ASSIGNMENT.
In the copy, include no pictures, but reproduce every record exactly.

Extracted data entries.
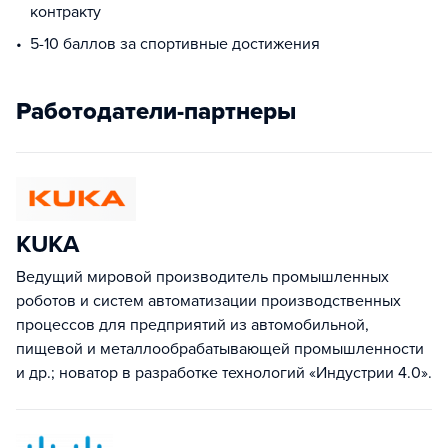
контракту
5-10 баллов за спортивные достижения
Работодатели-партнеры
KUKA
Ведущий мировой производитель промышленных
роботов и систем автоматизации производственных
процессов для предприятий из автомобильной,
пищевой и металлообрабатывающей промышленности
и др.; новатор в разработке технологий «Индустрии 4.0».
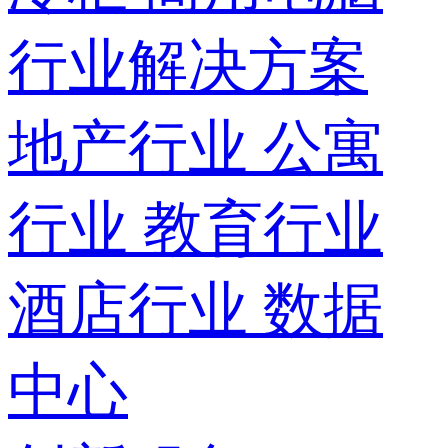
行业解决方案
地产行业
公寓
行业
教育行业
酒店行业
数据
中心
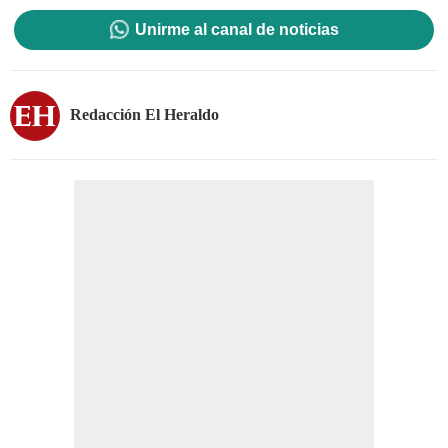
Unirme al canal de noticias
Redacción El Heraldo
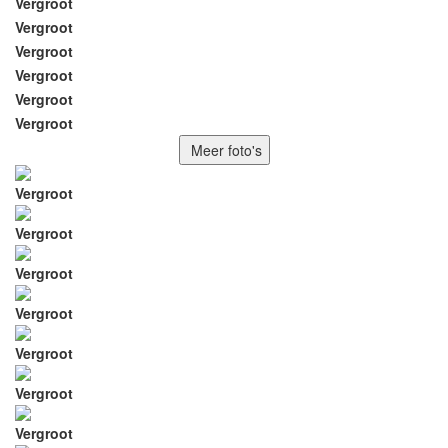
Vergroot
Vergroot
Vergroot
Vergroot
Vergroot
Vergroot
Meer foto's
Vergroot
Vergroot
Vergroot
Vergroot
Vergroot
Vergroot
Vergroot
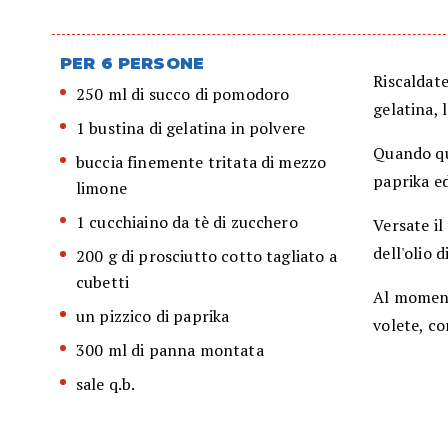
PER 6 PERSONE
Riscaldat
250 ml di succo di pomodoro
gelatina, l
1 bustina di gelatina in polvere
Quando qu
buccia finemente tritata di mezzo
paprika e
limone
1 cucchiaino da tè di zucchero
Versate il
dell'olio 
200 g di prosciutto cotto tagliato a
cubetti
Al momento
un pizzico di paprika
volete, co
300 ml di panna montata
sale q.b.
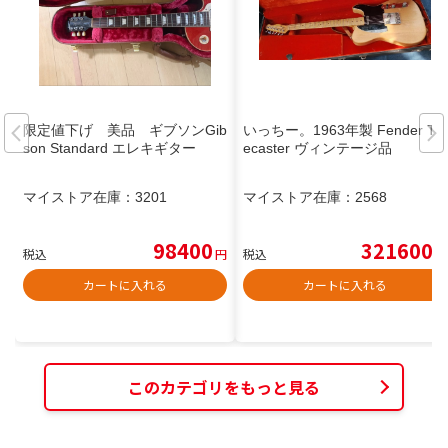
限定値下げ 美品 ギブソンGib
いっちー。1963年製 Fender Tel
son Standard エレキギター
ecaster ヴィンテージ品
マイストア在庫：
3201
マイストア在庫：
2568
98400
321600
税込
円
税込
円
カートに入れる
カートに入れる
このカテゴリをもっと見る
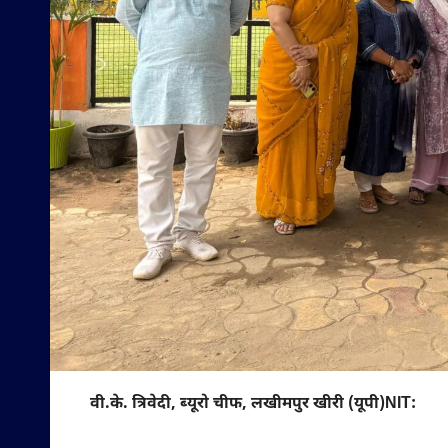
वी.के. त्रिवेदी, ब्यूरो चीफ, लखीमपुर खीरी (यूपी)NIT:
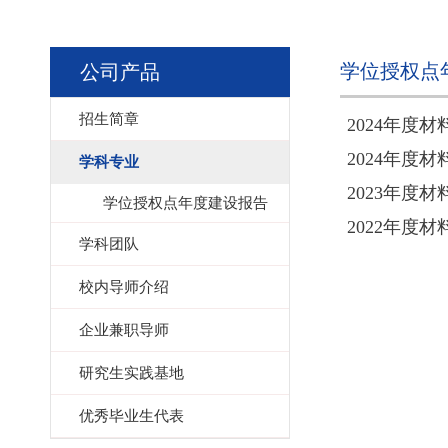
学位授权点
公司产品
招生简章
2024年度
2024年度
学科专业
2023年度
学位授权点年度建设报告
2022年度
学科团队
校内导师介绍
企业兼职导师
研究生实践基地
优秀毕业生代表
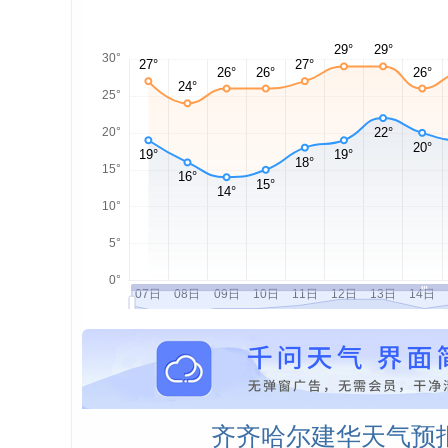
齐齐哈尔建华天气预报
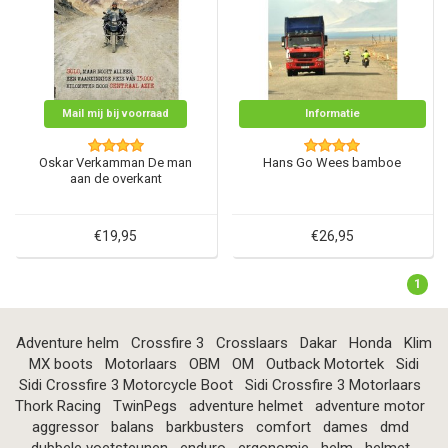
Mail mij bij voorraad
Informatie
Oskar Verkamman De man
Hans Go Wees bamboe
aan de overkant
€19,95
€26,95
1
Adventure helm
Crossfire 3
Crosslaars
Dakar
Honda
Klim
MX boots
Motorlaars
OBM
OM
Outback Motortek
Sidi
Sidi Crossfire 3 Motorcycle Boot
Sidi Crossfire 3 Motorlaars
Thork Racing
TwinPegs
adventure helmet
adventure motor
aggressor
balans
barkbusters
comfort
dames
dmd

TASK ANSWER.
контракту
5-10 баллов за спортивные достижения
Работодатели-партнеры
KUKA
Ведущий мировой производитель промышленных
роботов и систем автоматизации производственных
процессов для предприятий из автомобильной,
пищевой и металлообрабатывающей промышленности
и др.; новатор в разработке технологий «Индустрии 4.0».
行业解决方案
地产行业
公寓
行业
教育行业
酒店行业
数据
中心
Unirme al canal de noticias
Redacción El Heraldo
Vergroot
Vergroot
Vergroot
Vergroot
Vergroot
Vergroot
Meer foto's
Vergroot
Vergroot
Vergroot
Vergroot
Vergroot
Vergroot
Vergroot
PER 6 PERSONE
Riscaldat
250 ml di succo di pomodoro
gelatina, l
1 bustina di gelatina in polvere
Quando qu
buccia finemente tritata di mezzo
paprika e
limone
1 cucchiaino da tè di zucchero
Versate il
dell'olio 
200 g di prosciutto cotto tagliato a
cubetti
Al momento
un pizzico di paprika
volete, co
300 ml di panna montata
sale q.b.
限定値下げ 美品 ギブソンGib
いっちー。1963年製 Fender Tel
son Standard エレキギター
ecaster ヴィンテージ品
マイストア在庫：
3201
マイストア在庫：
2568
98400
321600
税込
円
税込
円
カートに入れる
カートに入れる
このカテゴリをもっと見る
वी.के. त्रिवेदी, ब्यूरो चीफ, लखीमपुर खीरी (यूपी)NIT:
学位授权点
公司产品
招生简章
2024年度
2024年度
学科专业
2023年度
学位授权点年度建设报告
2022年度
学科团队
校内导师介绍
企业兼职导师
研究生实践基地
优秀毕业生代表
齐齐哈尔建华天气预报
Mail mij bij voorraad
Informatie
Oskar Verkamman De man
Hans Go Wees bamboe
aan de overkant
€19,95
€26,95
1
Adventure helm
Crossfire 3
Crosslaars
Dakar
Honda
Klim
MX boots
Motorlaars
OBM
OM
Outback Motortek
Sidi
Sidi Crossfire 3 Motorcycle Boot
Sidi Crossfire 3 Motorlaars
Thork Racing
TwinPegs
adventure helmet
adventure motor
aggressor
balans
barkbusters
comfort
dames
dmd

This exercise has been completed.